**WORK ORDER**
A word-for-word copy of the data is what's wanted, with no pictures.

Page images and extracted text:
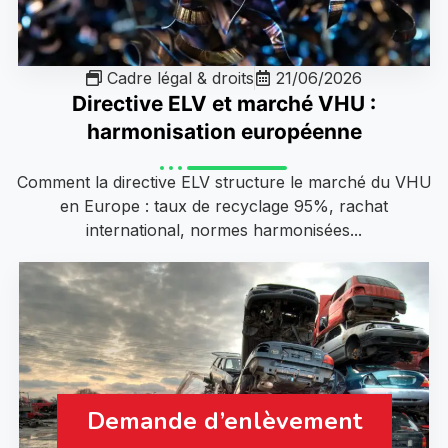
Cadre légal & droits
21/06/2026
Directive ELV et marché VHU :
harmonisation européenne
Comment la directive ELV structure le marché du VHU
en Europe : taux de recyclage 95%, rachat
international, normes harmonisées...
Demande d’enlèvement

**SOLUTION FOR THIS EXERCISE**
Cadre légal & droits
21/06/2026
Directive ELV et marché VHU :
harmonisation européenne
Comment la directive ELV structure le marché du VHU
en Europe : taux de recyclage 95%, rachat
international, normes harmonisées...
Demande d’enlèvement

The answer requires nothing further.